#### WHAT TO WORK ON
In the entries below, every line with the string "Estadística" is to be reported.

#### EXERCISE MATERIALS
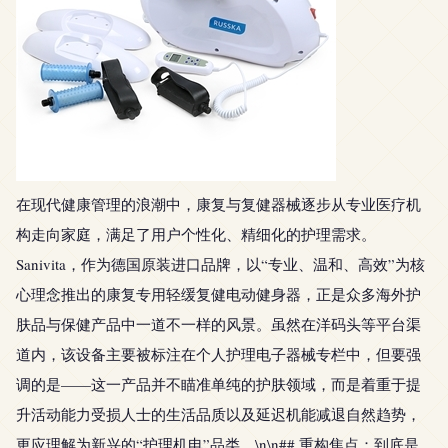
在现代健康管理的浪潮中，康复与复健器械逐步从专业医疗机
构走向家庭，满足了用户个性化、精细化的护理需求。
Sanivita，作为德国原装进口品牌，以“专业、温和、高效”为核
心理念推出的康复专用轻缓复健电动健身器，正是众多海外护
肤品与保健产品中一道不一样的风景。虽然在洋码头等平台渠
道内，该设备主要被标注在个人护理电子器械专栏中，但要强
调的是——这一产品并不瞄准单纯的护肤领域，而是着重于提
升活动能力受损人士的生活品质以及延迟机能减退自然趋势，
更应理解为新兴的“护理机电”品类。\n\n## 重构焦点：到底是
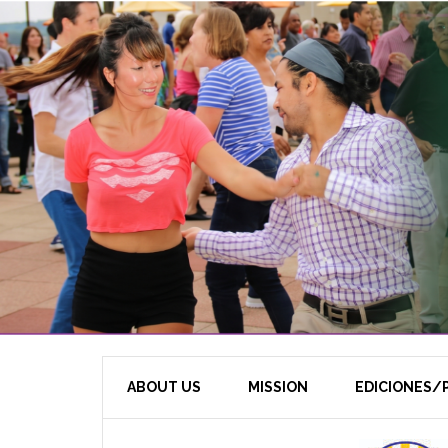
ABOUT US
MISSION
EDICIONES/P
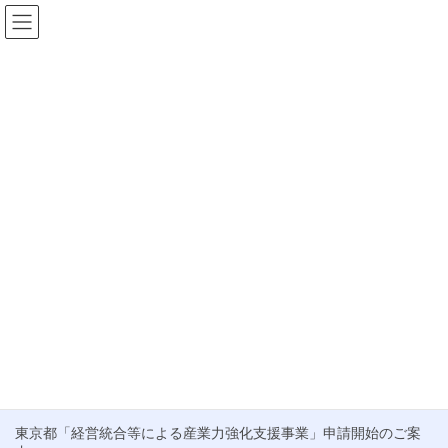
コ
ナ
ン
ビ
テ
ゲ
HOME
お知らせ
初期投資軽減
ン
ー
ツ
シ
初期投資軽減
へ
ョ
ス
ン
キ
に
ブログ
ッ
移
プ
動
「創業助成金」申請受付のお知らせ
いつもお世話になっております。 この度、「創業助成事業」補助
金の申請スケジュールが発表されましたので、ご案内申し上げま
す。 本補助金は、東京都内での創業を検討されている方や、創業5
年未満の中小企業者を対象に、事業立ち上げ […]
最近の投稿
東京都「経営統合等による産業力強化支援事業」申請開始のご案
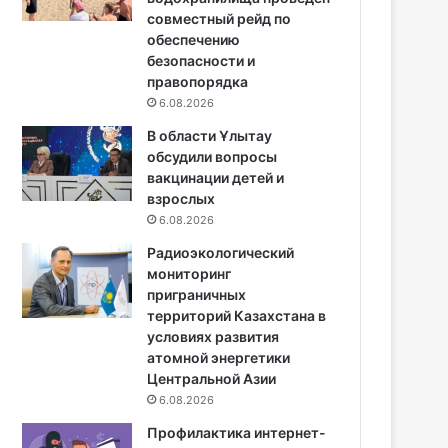
совместный рейд по
обеспечению
безопасности и
правопорядка
6.08.2026
В области Ұлытау
обсудили вопросы
вакцинации детей и
взрослых
6.08.2026
Радиоэкологический
мониторинг
приграничных
территорий Казахстана в
условиях развития
атомной энергетики
Центральной Азии
6.08.2026
Профилактика интернет-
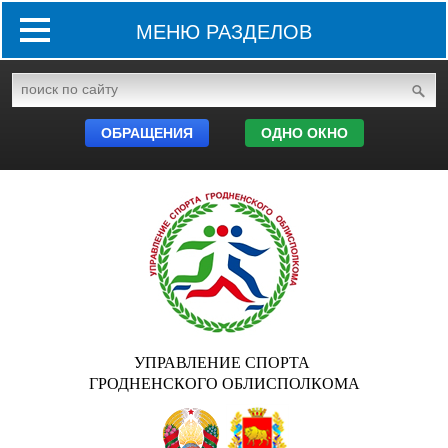
МЕНЮ РАЗДЕЛОВ
ОБРАЩЕНИЯ
ОДНО ОКНО
УПРАВЛЕНИЕ СПОРТА
ГРОДНЕНСКОГО ОБЛИСПОЛКОМА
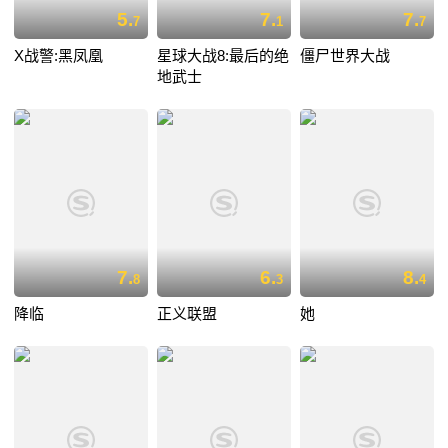
5.
7.
7.
7
1
7
X战警:黑凤凰
星球大战8:最后的绝
僵尸世界大战
地武士
7.
6.
8.
8
3
4
降临
正义联盟
她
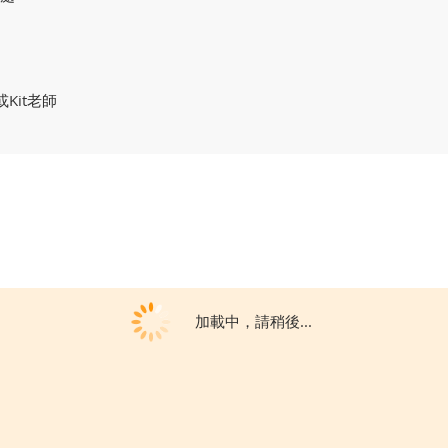
或Kit老師
加載中，請稍後...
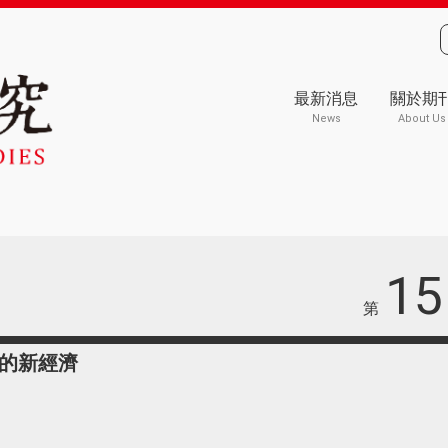
最新消息
關於期
News
About Us
15
第
的新經濟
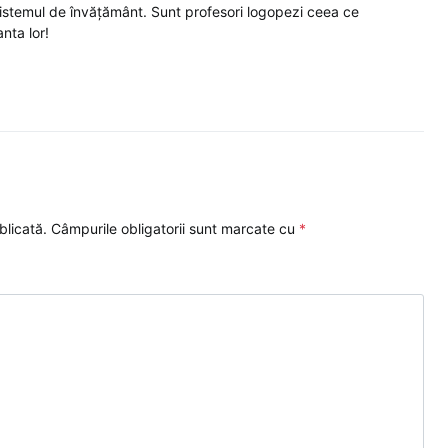
sistemul de învățământ. Sunt profesori logopezi ceea ce
nta lor!
blicată.
Câmpurile obligatorii sunt marcate cu
*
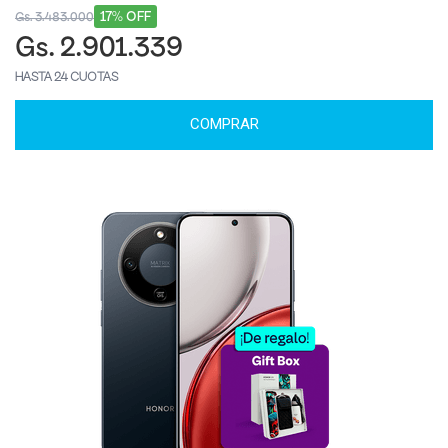
17% OFF
Gs. 3.483.000
Gs. 2.901.339
HASTA 24 CUOTAS
COMPRAR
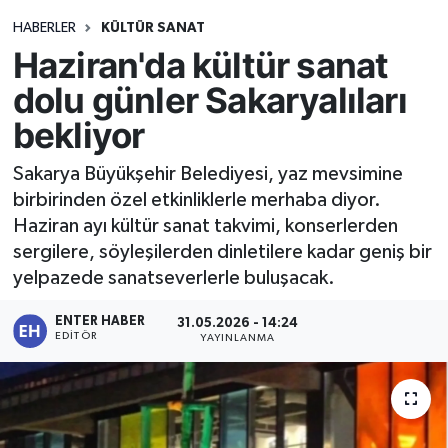
HABERLER
KÜLTÜR SANAT
Haziran'da kültür sanat
dolu günler Sakaryalıları
bekliyor
Sakarya Büyükşehir Belediyesi, yaz mevsimine
birbirinden özel etkinliklerle merhaba diyor.
Haziran ayı kültür sanat takvimi, konserlerden
sergilere, söyleşilerden dinletilere kadar geniş bir
yelpazede sanatseverlerle buluşacak.
ENTER HABER
31.05.2026 - 14:24
EDITÖR
YAYINLANMA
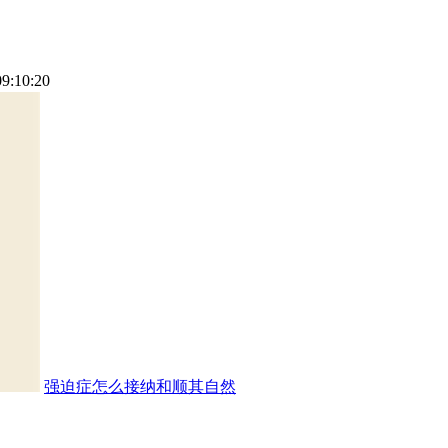
09:10:20
强迫症怎么接纳和顺其自然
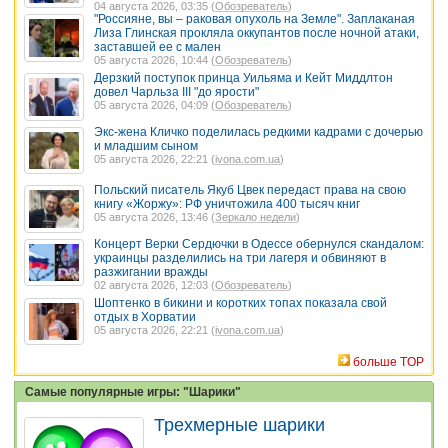
04 августа 2026, 03:35 (
Обозреватель
)
"Россияне, вы – раковая опухоль на Земле". Заплаканая
Лиза Глинская прокляла оккупантов после ночной атаки,
заставшей ее с мален
05 августа 2026, 10:44 (
Обозреватель
)
Дерзкий поступок принца Уильяма и Кейт Миддлтон
довел Чарльза III "до ярости"
05 августа 2026, 04:09 (
Обозреватель
)
Экс-жена Кличко поделилась редкими кадрами с дочерью
и младшим сыном
05 августа 2026, 22:21 (
ivona.com.ua
)
Польский писатель Якуб Цвек передаст права на свою
книгу «Жоржу»: РФ уничтожила 400 тысяч книг
05 августа 2026, 13:46 (
Зеркало недели
)
Концерт Верки Сердючки в Одессе обернулся скандалом:
украинцы разделились на три лагеря и обвиняют в
разжигании вражды
02 августа 2026, 12:03 (
Обозреватель
)
Шоптенко в бикини и коротких топах показала свой
отдых в Хорватии
05 августа 2026, 22:21 (
ivona.com.ua
)
больше TOP
Самые популярные игры: "Шарики"
Трехмерные шарики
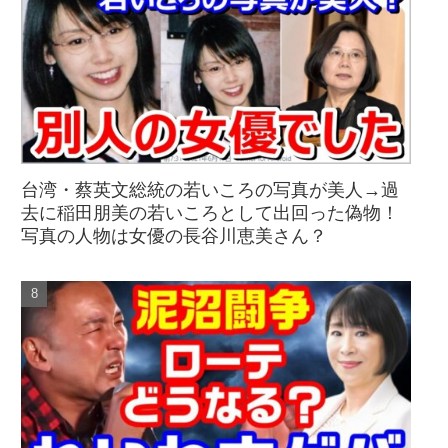
台湾・蔡英文総統の若いころの写真が美人→過
去に稲田朋美の若いころとして出回った偽物！
写真の人物は女優の長谷川恵美さん？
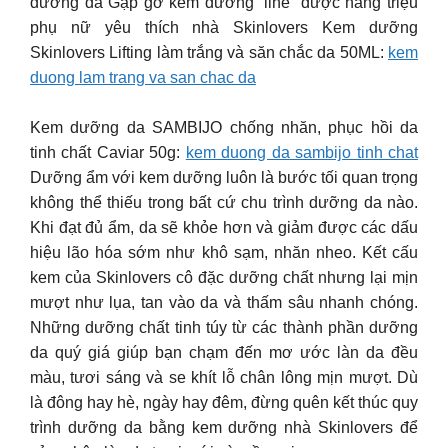
dưỡng da Gặp gỡ kem dưỡng “line” được hàng triệu
phụ nữ yêu thích nhà Skinlovers Kem dưỡng
Skinlovers Lifting làm trắng và săn chắc da 50ML:
kem
duong lam trang va san chac da
Kem dưỡng da SAMBIJO chống nhăn, phục hồi da
tinh chất Caviar 50g:
kem duong da sambijo tinh chat
Dưỡng ẩm với kem dưỡng luôn là bước tối quan trọng
không thể thiếu trong bất cứ chu trình dưỡng da nào.
Khi đạt đủ ẩm, da sẽ khỏe hơn và giảm được các dấu
hiệu lão hóa sớm như khô sạm, nhăn nheo. Kết cấu
kem của Skinlovers cô đặc dưỡng chất nhưng lại mịn
mượt như lụa, tan vào da và thấm sâu nhanh chóng.
Những dưỡng chất tinh túy từ các thành phần dưỡng
da quý giá giúp bạn chạm đến mơ ước làn da đều
màu, tươi sáng và se khít lỗ chân lông mịn mượt. Dù
là đông hay hè, ngày hay đêm, đừng quên kết thúc quy
trình dưỡng da bằng kem dưỡng nhà Skinlovers để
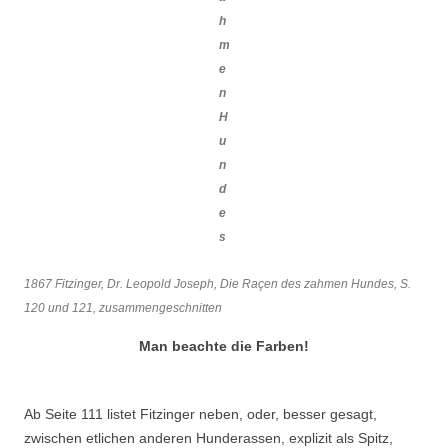
h
m
e
n
H
u
n
d
e
s
1867 Fitzinger, Dr. Leopold Joseph, Die Raçen des zahmen Hundes, S.
120 und 121, zusammengeschnitten
Man beachte die Farben!
Ab Seite 111 listet Fitzinger neben, oder, besser gesagt,
zwischen etlichen anderen Hunderassen, explizit als Spitz,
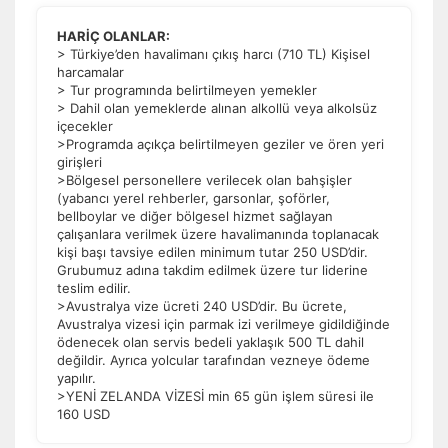
HARİÇ OLANLAR:
> Türkiye’den havalimanı çıkış harcı (710 TL) Kişisel
harcamalar
> Tur programında belirtilmeyen yemekler
> Dahil olan yemeklerde alınan alkollü veya alkolsüz
içecekler
>Programda açıkça belirtilmeyen geziler ve ören yeri
girişleri
>Bölgesel personellere verilecek olan bahşişler
(yabancı yerel rehberler, garsonlar, şoförler,
bellboylar ve diğer bölgesel hizmet sağlayan
çalışanlara verilmek üzere havalimanında toplanacak
kişi başı tavsiye edilen minimum tutar 250 USD’dir.
Grubumuz adına takdim edilmek üzere tur liderine
teslim edilir.
>Avustralya vize ücreti 240 USD’dir. Bu ücrete,
Avustralya vizesi için parmak izi verilmeye gidildiğinde
ödenecek olan servis bedeli yaklaşık 500 TL dahil
değildir. Ayrıca yolcular tarafından vezneye ödeme
yapılır.
>YENİ ZELANDA VİZESİ min 65 gün işlem süresi ile
160 USD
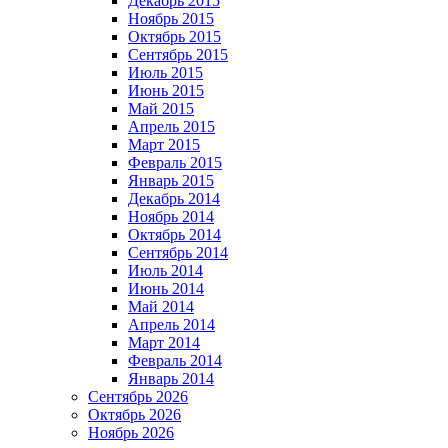
Декабрь 2015
Ноябрь 2015
Октябрь 2015
Сентябрь 2015
Июль 2015
Июнь 2015
Май 2015
Апрель 2015
Март 2015
Февраль 2015
Январь 2015
Декабрь 2014
Ноябрь 2014
Октябрь 2014
Сентябрь 2014
Июль 2014
Июнь 2014
Май 2014
Апрель 2014
Март 2014
Февраль 2014
Январь 2014
Сентябрь 2026
Октябрь 2026
Ноябрь 2026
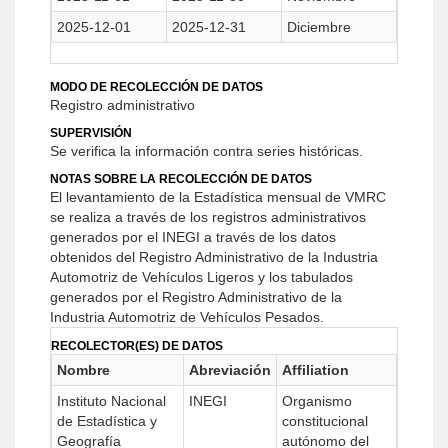
2025-12-01
2025-12-31
Diciembre
MODO DE RECOLECCIÓN DE DATOS
Registro administrativo
SUPERVISIÓN
Se verifica la información contra series históricas.
NOTAS SOBRE LA RECOLECCIÓN DE DATOS
El levantamiento de la Estadística mensual de VMRC
se realiza a través de los registros administrativos
generados por el INEGI a través de los datos
obtenidos del Registro Administrativo de la Industria
Automotriz de Vehículos Ligeros y los tabulados
generados por el Registro Administrativo de la
Industria Automotriz de Vehículos Pesados.
RECOLECTOR(ES) DE DATOS
Nombre
Abreviación
Affiliation
Instituto Nacional
INEGI
Organismo
de Estadística y
constitucional
Geografía
autónomo del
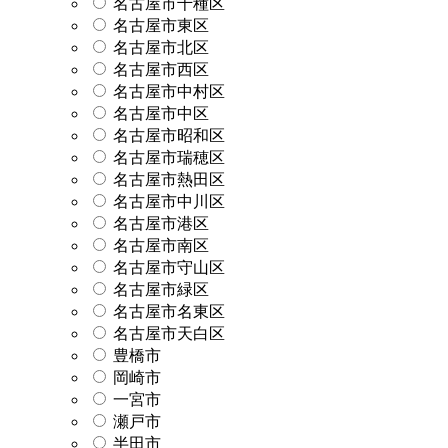
名古屋市千種区
名古屋市東区
名古屋市北区
名古屋市西区
名古屋市中村区
名古屋市中区
名古屋市昭和区
名古屋市瑞穂区
名古屋市熱田区
名古屋市中川区
名古屋市港区
名古屋市南区
名古屋市守山区
名古屋市緑区
名古屋市名東区
名古屋市天白区
豊橋市
岡崎市
一宮市
瀬戸市
半田市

#### WRITTEN RESPONSE
El levantamiento de la Estadística mensual de VMRC
de Estadística y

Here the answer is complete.